The Best Wasp Deterrent Plants
These are a few of the very best wasp deterrent plants that are easy to take care of and keep the mean bugs from stinging our families.
Unlike bees, wasps can sting repeatedly.
This is one of my favorites because it smells good and it’s so easy to grow. But be advised to grow it away from other plants or grow it in a pot due to its invasive, spreading rhizomes. You can also dig a hole in the ground and put the pot with the bottom cut out in the ground to keep the herb from spreading.
Spearmint prefers partial shade, but can flourish in full sun to mostly shade with well-draining, rich, moist soil and a pH of 6.5 to 7. Mint is easiest to grow from plants, but you can sow seed once the ground has warmed in the spring.

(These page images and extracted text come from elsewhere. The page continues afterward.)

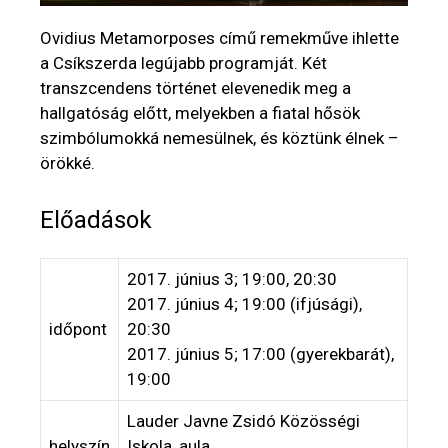
Ovidius Metamorposes című remekműve ihlette
a Csíkszerda legújabb programját. Két
transzcendens történet elevenedik meg a
hallgatóság előtt, melyekben a fiatal hősök
szimbólumokká nemesülnek, és köztünk élnek –
örökké.
Előadások
2017. június 3; 19:00, 20:30
2017. június 4; 19:00 (ifjúsági),
időpont
20:30
2017. június 5; 17:00 (gyerekbarát),
19:00
Lauder Javne Zsidó Közösségi
helyszín
Iskola, aula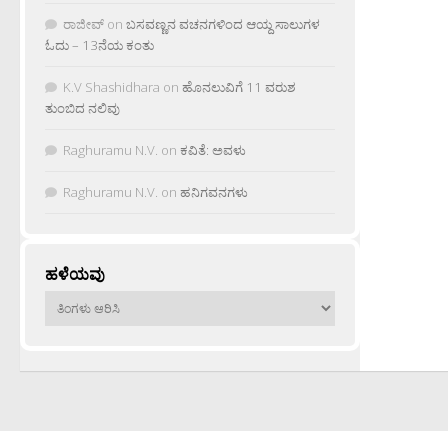
ರಾಜೀವ್
on
ಬಸವಣ್ಣನ ವಚನಗಳಿಂದ ಆಯ್ದ ಸಾಲುಗಳ
ಓದು – 13ನೆಯ ಕಂತು
K.V Shashidhara
on
ಹೊನಲುವಿಗೆ 11 ವರುಶ
ತುಂಬಿದ ನಲಿವು
Raghuramu N.V.
on
ಕವಿತೆ: ಅವಳು
Raghuramu N.V.
on
ಹನಿಗವನಗಳು
ಹಳೆಯವು
ಹಳೆಯವು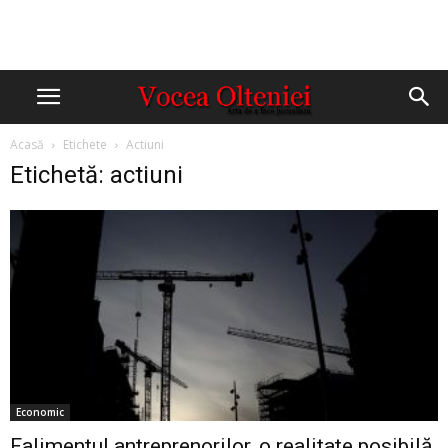
Acasă
Etichete
Actiuni
Etichetă: actiuni
Economic
Falimentul antreprenorilor, o realitate posibilă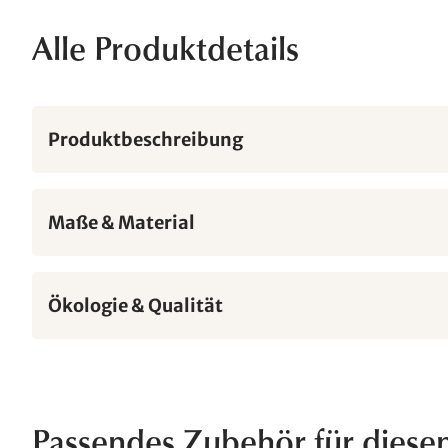
Alle Produktdetails
Produktbeschreibung
Maße & Material
Ökologie & Qualität
Passendes Zubehör für diese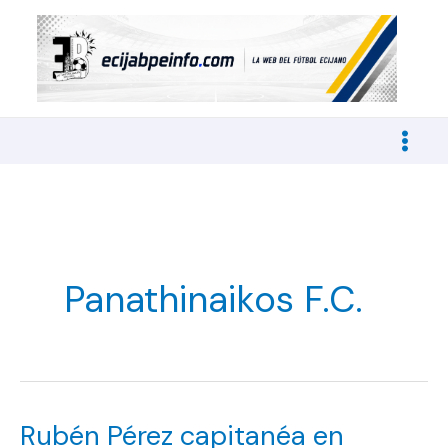
Ir
al
contenido
Panathinaikos F.C.
Rubén Pérez capitanéa en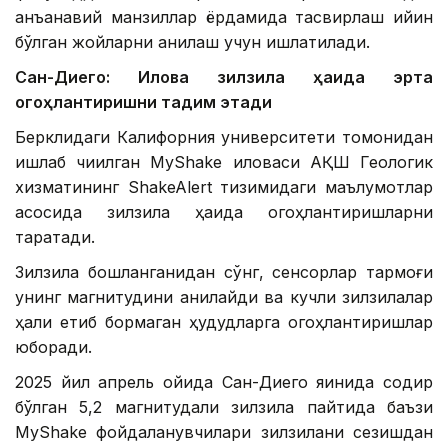
анъанавий манзиллар ёрдамида тасвирлаш қийин
бўлган жойларни аниқлаш учун ишлатилади.
Сан-Диего: Илова зилзила ҳақида эрта
огоҳлантиришни тақдим этади
Берклидаги Калифорния университети томонидан
ишлаб чиқилган MyShake иловаси АҚШ Геологик
хизматининг ShakeAlert тизимидаги маълумотлар
асосида зилзила ҳақида огоҳлантиришларни
тарқатади.
Зилзила бошланганидан сўнг, сенсорлар тармоғи
унинг магнитудини аниқлайди ва кучли зилзилалар
ҳали етиб бормаган ҳудудларга огоҳлантиришлар
юборади.
2025 йил апрель ойида Сан-Диего яқинида содир
бўлган 5,2 магнитудали зилзила пайтида баъзи
MyShake фойдаланувчилари зилзилани сезишдан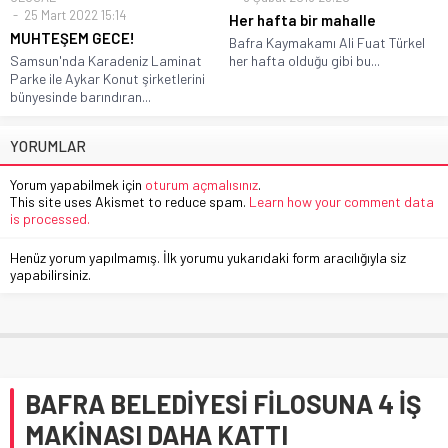
25 Mart 2022 15:14
Her hafta bir mahalle
MUHTEŞEM GECE!
Bafra Kaymakamı Ali Fuat Türkel
Samsun'nda Karadeniz Laminat
her hafta olduğu gibi bu...
Parke ile Aykar Konut şirketlerini
bünyesinde barındıran...
YORUMLAR
Yorum yapabilmek için
oturum açmalısınız
.
This site uses Akismet to reduce spam.
Learn how your comment data
is processed.
Henüz yorum yapılmamış. İlk yorumu yukarıdaki form aracılığıyla siz
yapabilirsiniz.
BAFRA BELEDİYESİ FİLOSUNA 4 İŞ
MAKİNASI DAHA KATTI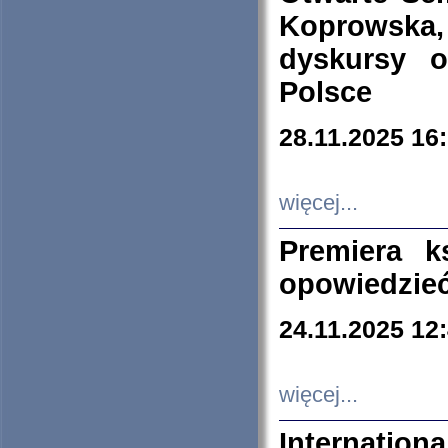
Koprowska
dyskursy 
Polsce
28.11.2025 16
więcej...
Premiera k
opowiedzieć
24.11.2025 12
więcej...
Internation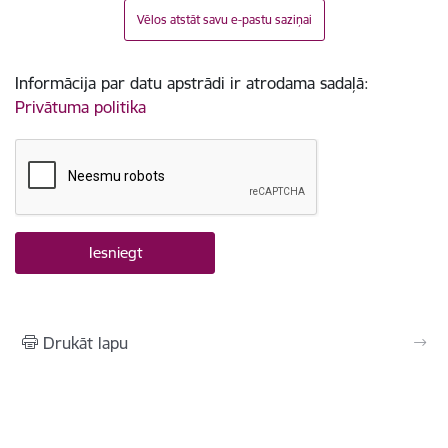
Vēlos atstāt savu e-pastu saziņai
Informācija par datu apstrādi ir atrodama sadaļā:
Privātuma politika
Drukāt lapu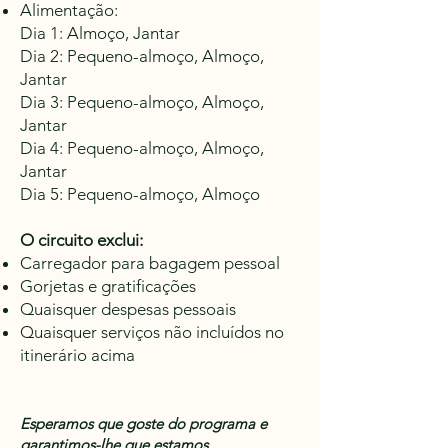
Alimentação:
Dia 1: Almoço, Jantar
Dia 2: Pequeno-almoço, Almoço,
Jantar
Dia 3: Pequeno-almoço, Almoço,
Jantar
Dia 4: Pequeno-almoço, Almoço,
Jantar
Dia 5: Pequeno-almoço, Almoço
O circuito exclui:
Carregador para bagagem pessoal
Gorjetas e gratificações
Quaisquer despesas pessoais
Quaisquer serviços não incluídos no
itinerário acima
Esperamos que goste do programa e
garantimos-lhe que estamos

Thyme is a perennial that pretty much grows itself. In fact, the more you fuss with it, the less hardy it will be. Thyme is most fragrant and flavorful when grown in dry, lean soil in full sun.
Too much moisture will rot the plants. Allow soil to go completely dry between watering, then soak thoroughly.
Plant eucalyptus in mid to late spring or fall, depending on your location and climate. Be sure to water the tree both before and after planting. Dig the hole slightly larger than the root ball, and take care with the tree’s roots during planting, as they do not like being disturbed. There’s no need to spread out the roots while planting, as this could damage their sensitive root system. Back fill the area and lightly tamp the soil to remove any air pockets.
Lemongrass will need a lot of nitrogen, so you should fertilize at least monthly with either a standard or high-nitrogen formula. Water your plant regularly and don’t let it completely dry out, especially when the weather is very hot.
Once your plant gets to 3 feet or so in height, you may want to keep the tops of the leaves cut down even more than what you are taking for an actual harvest. This can help keep the size of the plant down.
While inside, a lemongrass plant needs as much sun as you can offer with a minimum of 6 hours a day. It may thrive as an indoor-only plant but you won’t get as many stalks from it.
Pennyroyal features rounded, bushy, purple flowers and small oval-shaped leaves running down brown stems. It deters wasps, chiggers, mosquitoes, fleas and ticks.
Pennyroyal can be propagated from seed, cuttings or spring division. The seed needs light to germinate but grows quickly once it sprouts. Plant them in prepared seed beds outside after all danger of frost. Sow the seed on the surface of the soil and mist the bed to moisten it. Keep it moist and germination should occur in two weeks. European pennyroyal makes a wonderful trailing plant when grown in a hanging basket or at the edges of mixed color containers. American pennyroyal can be grown indoors in troughs or outside in the kitchen garden.